Exercise
Can you set down, exactly as they appear below, the lines from the opening of the material through the one bearing "beijinhos ;*", minus the pictures?

Input data
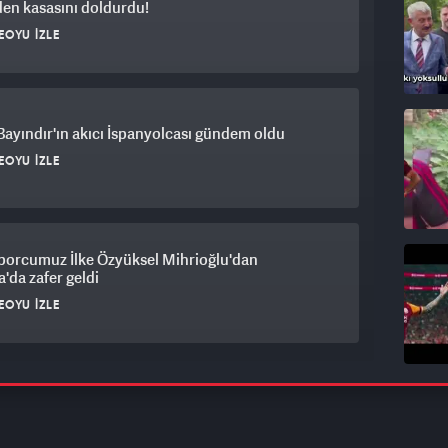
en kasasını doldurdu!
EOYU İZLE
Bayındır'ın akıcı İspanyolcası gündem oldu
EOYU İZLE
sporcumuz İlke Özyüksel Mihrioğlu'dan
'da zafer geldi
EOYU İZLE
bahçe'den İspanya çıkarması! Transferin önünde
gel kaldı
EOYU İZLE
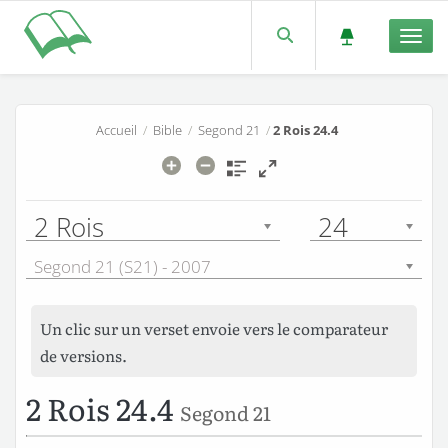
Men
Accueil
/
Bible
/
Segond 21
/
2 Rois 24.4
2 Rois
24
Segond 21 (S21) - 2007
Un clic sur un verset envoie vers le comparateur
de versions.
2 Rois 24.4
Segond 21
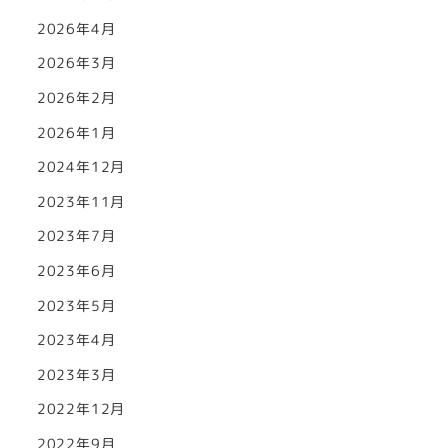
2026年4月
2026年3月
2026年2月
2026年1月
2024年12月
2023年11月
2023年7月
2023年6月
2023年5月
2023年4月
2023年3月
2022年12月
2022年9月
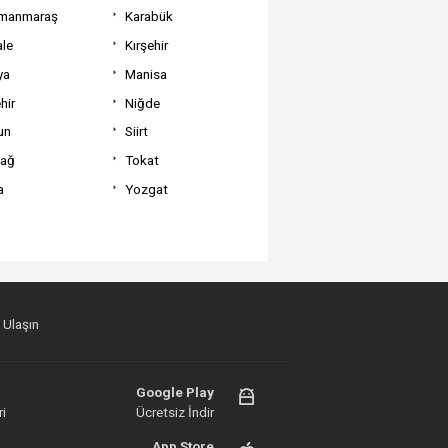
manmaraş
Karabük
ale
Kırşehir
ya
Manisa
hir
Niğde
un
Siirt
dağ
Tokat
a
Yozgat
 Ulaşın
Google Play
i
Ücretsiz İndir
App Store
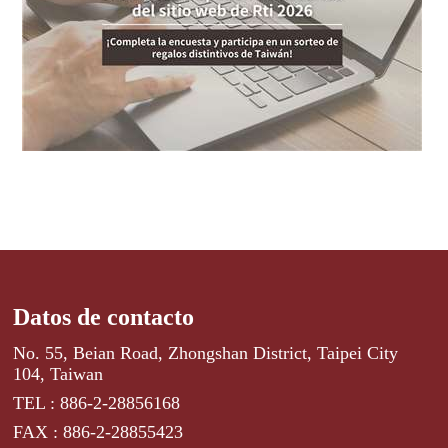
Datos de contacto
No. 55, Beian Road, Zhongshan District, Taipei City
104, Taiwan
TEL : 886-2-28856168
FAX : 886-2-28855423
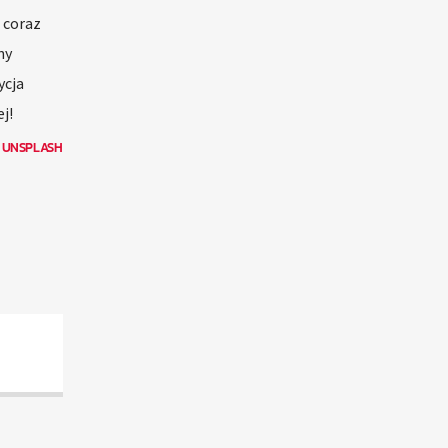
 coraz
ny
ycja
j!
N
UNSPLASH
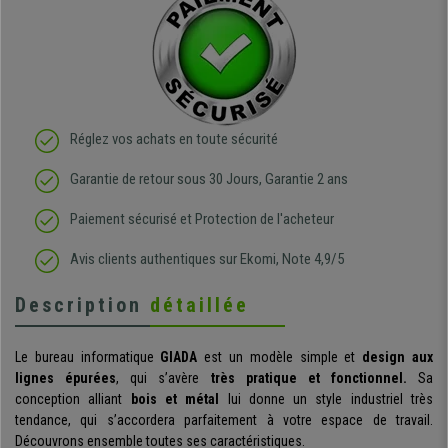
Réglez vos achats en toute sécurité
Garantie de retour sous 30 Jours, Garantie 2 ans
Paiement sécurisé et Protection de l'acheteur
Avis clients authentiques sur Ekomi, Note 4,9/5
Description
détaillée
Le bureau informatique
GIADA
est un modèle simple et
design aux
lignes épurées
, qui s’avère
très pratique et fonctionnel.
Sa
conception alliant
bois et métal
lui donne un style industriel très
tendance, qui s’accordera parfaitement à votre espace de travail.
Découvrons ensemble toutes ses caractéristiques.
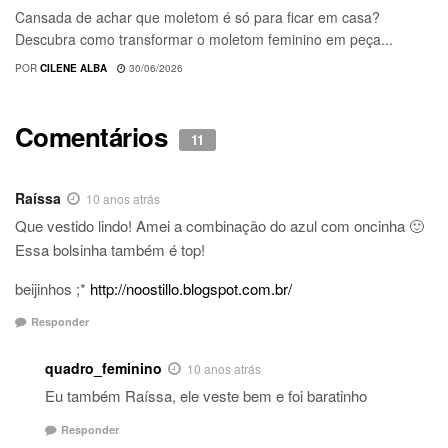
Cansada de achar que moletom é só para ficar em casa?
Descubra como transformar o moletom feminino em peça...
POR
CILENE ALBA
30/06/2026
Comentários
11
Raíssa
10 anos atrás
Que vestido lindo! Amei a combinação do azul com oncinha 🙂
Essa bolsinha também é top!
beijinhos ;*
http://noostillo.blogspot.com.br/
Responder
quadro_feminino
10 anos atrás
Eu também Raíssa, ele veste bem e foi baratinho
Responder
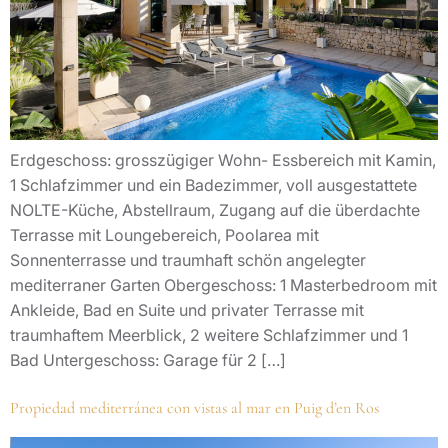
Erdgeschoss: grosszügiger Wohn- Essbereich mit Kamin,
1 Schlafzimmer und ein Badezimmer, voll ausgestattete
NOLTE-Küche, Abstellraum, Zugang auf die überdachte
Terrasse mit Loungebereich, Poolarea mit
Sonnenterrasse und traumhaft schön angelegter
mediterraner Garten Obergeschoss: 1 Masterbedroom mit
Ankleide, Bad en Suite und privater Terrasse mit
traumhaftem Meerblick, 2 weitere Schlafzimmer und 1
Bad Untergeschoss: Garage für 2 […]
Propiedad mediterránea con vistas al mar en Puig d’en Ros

Answer box
en kasasını doldurdu!
EOYU İZLE
Bayındır'ın akıcı İspanyolcası gündem oldu
EOYU İZLE
sporcumuz İlke Özyüksel Mihrioğlu'dan
'da zafer geldi
EOYU İZLE
bahçe'den İspanya çıkarması! Transferin önünde
gel kaldı
EOYU İZLE
Men
Accueil
/
Bible
/
Segond 21
/
2 Rois 24.4
2 Rois
24
Segond 21 (S21) - 2007
Un clic sur un verset envoie vers le comparateur
de versions.
2 Rois 24.4
Segond 21
2026年4月
2026年3月
2026年2月
2026年1月
2024年12月
2023年11月
2023年7月
2023年6月
2023年5月
2023年4月
2023年3月
2022年12月
2022年9月
manmaraş
Karabük
ale
Kırşehir
ya
Manisa
hir
Niğde
un
Siirt
dağ
Tokat
a
Yozgat
 Ulaşın
Google Play
i
Ücretsiz İndir
App Store
Datos de contacto
No. 55, Beian Road, Zhongshan District, Taipei City
104, Taiwan
TEL : 886-2-28856168
FAX : 886-2-28855423
 coraz
ny
ycja
j!
N
UNSPLASH
Réglez vos achats en toute sécurité
Garantie de retour sous 30 Jours, Garantie 2 ans
Paiement sécurisé et Protection de l'acheteur
Avis clients authentiques sur Ekomi, Note 4,9/5
Description
détaillée
Le bureau informatique
GIADA
est un modèle simple et
design aux
lignes épurées
, qui s’avère
très pratique et fonctionnel.
Sa
conception alliant
bois et métal
lui donne un style industriel très
tendance, qui s’accordera parfaitement à votre espace de travail.
Découvrons ensemble toutes ses caractéristiques.
Cansada de achar que moletom é só para ficar em casa?
Descubra como transformar o moletom feminino em peça...
POR
CILENE ALBA
30/06/2026
Comentários
11
Raíssa
10 anos atrás
Que vestido lindo! Amei a combinação do azul com oncinha 🙂
Essa bolsinha também é top!
beijinhos ;*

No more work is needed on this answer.